[ACTION ITEM]: Of the lines in the material below, print only those from the one containing "10302328496" to the one containing "jouw proefrit. Je", ends included, exactly as written and without pictures.

[AVAILABLE RECORDS]:
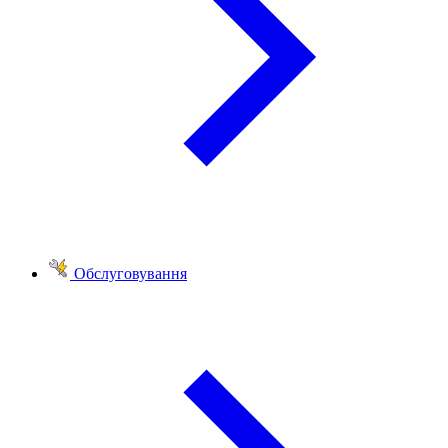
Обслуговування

--

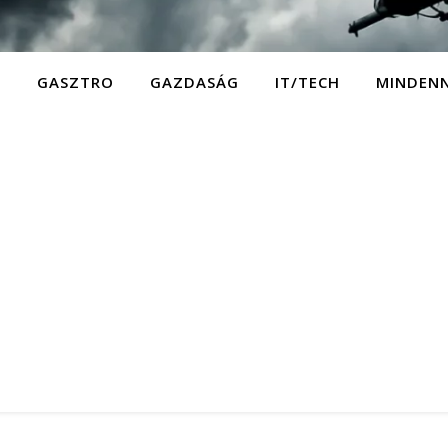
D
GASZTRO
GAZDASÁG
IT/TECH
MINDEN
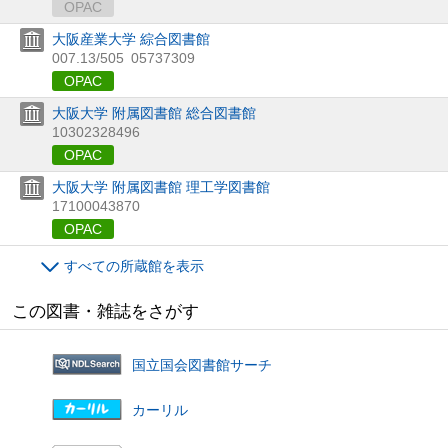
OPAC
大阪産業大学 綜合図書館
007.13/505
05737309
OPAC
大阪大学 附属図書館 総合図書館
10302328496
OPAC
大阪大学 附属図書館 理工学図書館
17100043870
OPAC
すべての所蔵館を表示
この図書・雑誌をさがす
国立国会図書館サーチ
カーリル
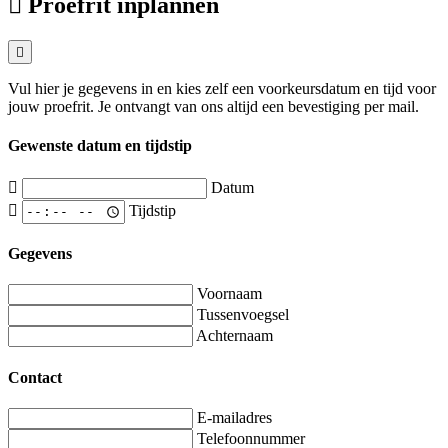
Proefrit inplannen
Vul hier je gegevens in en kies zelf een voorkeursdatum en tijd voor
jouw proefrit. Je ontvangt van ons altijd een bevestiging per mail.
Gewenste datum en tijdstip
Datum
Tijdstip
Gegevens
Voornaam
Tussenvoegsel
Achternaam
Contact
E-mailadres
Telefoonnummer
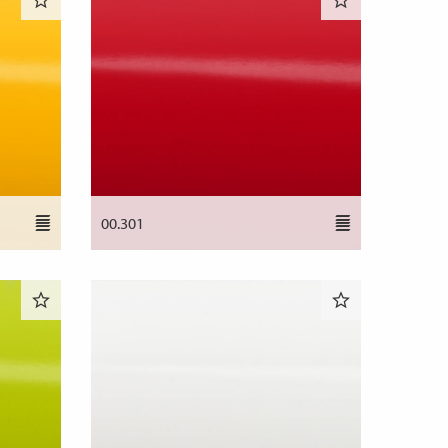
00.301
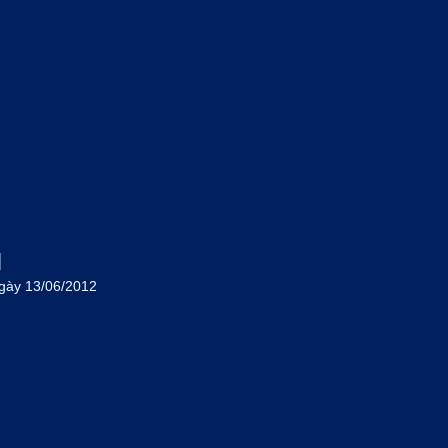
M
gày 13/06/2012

---

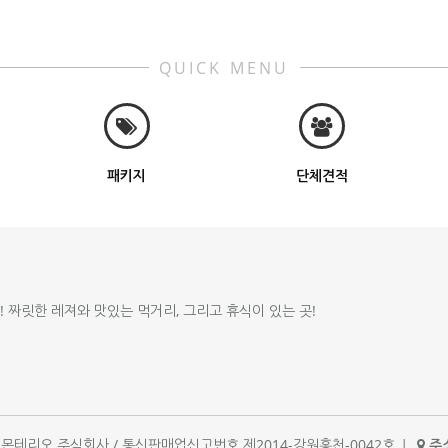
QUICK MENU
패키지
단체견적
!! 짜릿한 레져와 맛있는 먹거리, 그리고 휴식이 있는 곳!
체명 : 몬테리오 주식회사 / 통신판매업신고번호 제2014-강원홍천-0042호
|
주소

[SOLUTION FOR THIS EXERCISE]:
10302328496
OPAC
大阪大学 附属図書館 理工学図書館
17100043870
OPAC
すべての所蔵館を表示
この図書・雑誌をさがす
国立国会図書館サーチ
カーリル
Proefrit inplannen
Vul hier je gegevens in en kies zelf een voorkeursdatum en tijd voor
jouw proefrit. Je ontvangt van ons altijd een bevestiging per mail.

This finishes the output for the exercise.